Microsoft.Exchange.Data.Fqdn

The DomainController parameter specifies the domain controller that's used by this cmdlet to read data from or write data to Active Directory. You identify the domain controller by its fully qualified domain name (FQDN). For example, dc01.contoso.com.

The DomainController parameter isn't supported on Edge Transport servers. An Edge Transport server uses the local instance of Active Directory Lightweight Directory Services (AD LDS) to read and write data.

FileName

Optional

System.String

The FileName parameter specifies the name of the file that will contain the exported certificate.

Identity

Optional

Microsoft.Exchange.Configuration.Tasks.ExchangeCertificateIdParameter

The Identity parameter specifies the certificate ID.

Password

Optional

System.Security.SecureString

The Password parameter specifies the password for the private key that's exported with this command. Use the Get-Credential cmdlet to store the password variable.

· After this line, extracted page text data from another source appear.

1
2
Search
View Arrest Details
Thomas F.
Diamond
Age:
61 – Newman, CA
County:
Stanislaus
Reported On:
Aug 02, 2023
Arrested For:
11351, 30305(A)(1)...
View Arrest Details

The Get-Credential cmdlet will prompt you for a user name and password, but only the password field is used to export or import the certificate. Therefore, you don't have to use a real domain name or user name in the Name field. For implementation details, see "Examples" later in this topic.

Server

Optional

Microsoft.Exchange.Configuration.Tasks.ServerIdParameter

The Server parameter specifies the server name from which you want to export the certificate.

WhatIf

Optional

System.Management.Automation.SwitchParameter

The WhatIf switch simulates the actions of the command. You can use this switch to view the changes that would occur without actually applying those changes. You don't need to specify a value with this switch.

To see the input types that this cmdlet accepts, see Cmdlet Input and Output Types. If the Input Type field for a cmdlet is blank, the cmdlet doesn’t accept input data.

To see the return types, which are also known as output types, that this cmdlet accepts, see Cmdlet Input and Output Types. If the Output Type field is blank, the cmdlet doesn’t return data.